# 10 gallon rescape



## clopez1 (May 23, 2012)

I ordered some plants so I want to make a journal to be able to post as I arrange my plants and have them grow in. First picture is my tank before my new plants came in. For anyone who is curious..
Eheim 2213
finnex stingray
eco complete
cobalt accu therm 50 heater
temp stays around 78 - 84 degrees


----------



## clopez1 (May 23, 2012)

This is a picture of the day of plant delivery. Most f the plants are in emersed form so they have to acclimate and change to submersed form.


----------



## clopez1 (May 23, 2012)

Got rid of the sunset hygro so I could have more room to carpet the staurogyne repens. Waiting for them to get a bit accustomed to the tank and also waiting for tweezers I ordered from eBay to get here. Debating if I want to have the alternanthera reineckii mini in a patch like they are or border the blyxa japonica with it maybe 2 plants wide around them. Open to opinions and suggestions.


----------



## clopez1 (May 23, 2012)

So my tweezers are out for delivery, finally! Open to suggestion on plant placement. One option I thought of is to have a staurogyne repens bush on the left back, blyxa in front of that bordering. Leave the crypts where they are and Alt reineckii mini on the right back. Fill in the rest with staurogyne reopens I clip off the bush once it starts filling up to carpet. Let me know what you think or what you would do.


----------



## clopez1 (May 23, 2012)

ok so today I got rid of the alt mini. It was way too stubborn and when I would try to plant it the plants would just fall apart so in the trash they went. May be for the better since my light was probably not strong enough for it. Now all that's left is to wait for the staurogyne to grow, clip and fill in the spaces till I have a carpet.


----------



## Bpepp33 (Feb 24, 2015)

subbed!


----------



## lilnaugrim (Mar 27, 2013)

I suggest getting some tall leafy plant to but in the back right corner for your Betta. While the carpet will be beautiful, Betta's still have their own needs and he'll really appreciate the cover! You can do anything; Water Wisteria (Hygrophila Difformis), Temple Hygro, Hygro Temple 'Narrow', Ludiwigia Repens is one of my choice plants; easy and has good color too. Rotala Indica would be a nice plant as well, small leaves so you can have a nice jungle look in the back with the carpet in front.

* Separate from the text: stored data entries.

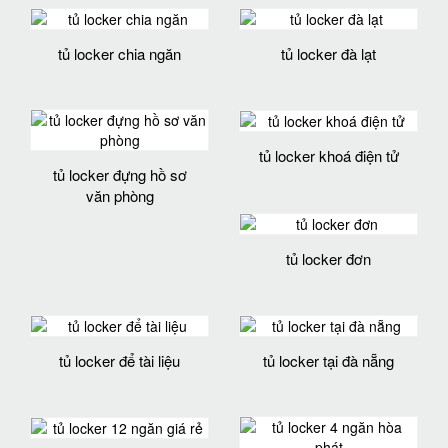
tủ locker chia ngăn
tủ locker đà lạt
tủ locker khoá điện tử
tủ locker đựng hồ sơ
văn phòng
tủ locker đơn
tủ locker để tài liệu
tủ locker tại đà nẵng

I'm a big fan of carpet in front with jungle in the back which is like...all my tanks lol.

I highly suggest using Root tabs or Osmocote tablets to help your Starugyne Repens, they really appreciate the root food. Mine are in a soil based tank and are doing wonderful with that. Eco-complete is a great substrate, but it's still inert compared to soil which holds nutrients, all plant substrate are just mixtures of clay and such which have some minerals but the plants will still highly benefit from a root tab placed in there. Actually, I use Jobes plant sticks from walmart, the ones for house plants! I break mine into thirds and stick into the substrate, my Dwarf hairgrass goes wild for them! My entire 1.5 Tetra cube is a grass tank ^_^


----------



## clopez1 (May 23, 2012)

I was thinking the same about the leafy plant on the right, my only problem with that is I don't want my banana lily to get lost in it. Unless I get something really dark or red the lily wont stand out. Now another thought I have is to get another finnex stingray and add red root floaters to one add color and to give my betta cover. Right now he loves hiding under the large lily leaves. I will look into the tabs and add some to help my carpet grow.


----------



## lilnaugrim (Mar 27, 2013)

I recommend Dwarf Water lettuce instead of Red Root Floaters, none of the roots are red on either, but the DWL get's nice long roots whereas the RRF is very small roots. I have both of them and sell DWL. The DWL grows quickly, but it's easy to trim and remove so you can keep it in the corner with some patience. The frill will be enough to offset the lily.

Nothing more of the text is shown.